Question

Calculate the velocity of the centre of mass of the system of particles shown in figure.

Answer 1

From the figure, the velocities of different masses can be written as:

\[\text{For m}_1 = 1 . 0 \text{kg}, \]

\[\text{ Velocity, } \vec{v}_1 = \left( - 1 . 5 \cos 37^\circ \hat i - 1.5 \sin 37^\circ\hat j\right) = - 1 . 2 \hat i- 0.9 \hat j\]
\[\text{For m}_2 = 1 . 2 \text{kg}, \]

\[\text{Velocity}, \vec{v}_2 = 0 . 4 \vec{j} \]

\[\text{For m}_3 = 1 . 5 \text{kg,} \]

\[\text{Velocity,} \vec{v}_3 = - 1 . 0 \cos 37^\circ \hat i0 + 1.0 \sin 37^\circ\hat j \]

\[\text{ For m}_4 = 0 . 50 \text{kg}, \]

\[\text{ Velocity,} \vec{v}_4 = 3 . 0 \hat i \]

\[\text{ For m}_5 = 1 . 0 \text{ kg}, \]

\[\text{ Velocity }, \vec{v}_5 = 2 . 0 \cos 37^\circ \hat i - 2 . 0 \sin 37^\circ \hat j \]

\[(\cos 37^\circ = \frac{4}{5} \text{ and } \sin 37^\circ \ = \frac{3}{5})\]

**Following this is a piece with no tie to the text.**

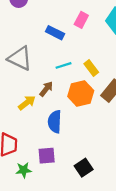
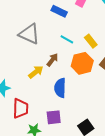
cyan line: (63, 65) -> (67, 39), turned 48

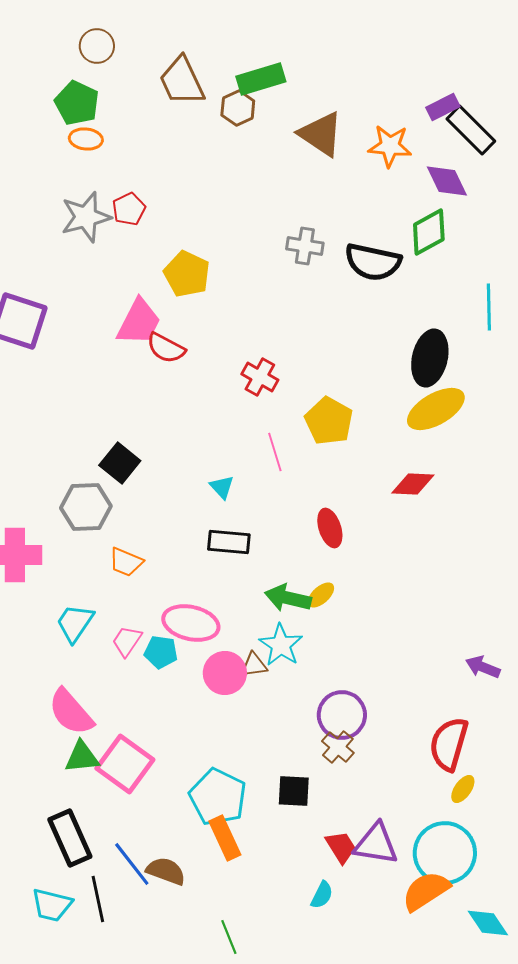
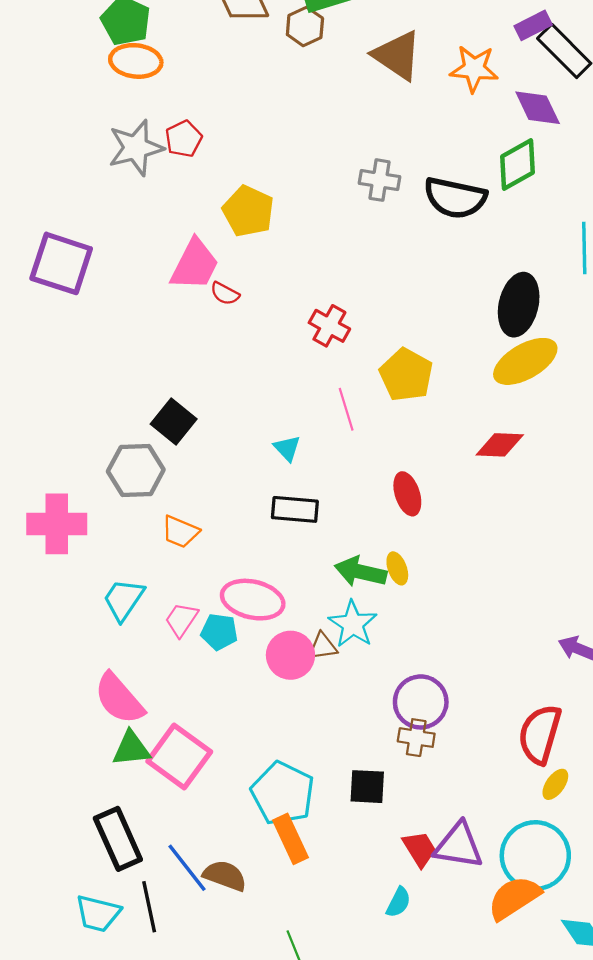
orange ellipse: (86, 139) -> (136, 61), size x1.4
red semicircle: (166, 348) -> (225, 294), size x0.7
yellow ellipse: (321, 595) -> (397, 568), turned -68
brown cross: (338, 747) -> (416, 738), turned -32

\[ V_{cm} = \frac{m_1 \vec{v}_1 + m_2 \vec{v}_2 + m_3 \vec{v}_3 + m_4 \vec{v}_4 + m_5 \vec{v}_5}{m_1 + m_2 + m_3 + m_4 + m_5}\]

\[ = \frac{1}{1 . 0 + 1 . 2 + 1 . 5 + 1 . 0 + 0 . 50}^\left[ 1 . 0\left( - 1 . 5 \times \frac{4}{5} \vec{i} - 1 . 5 \times \frac{3}{5} \vec{j} \right) + . . . - 2 . 0 \times \frac{3}{5} \vec{j} \right] \]

On solving the above equation, we get:
V_cm is 0.20 m/s , at 45° below the direction, towards right.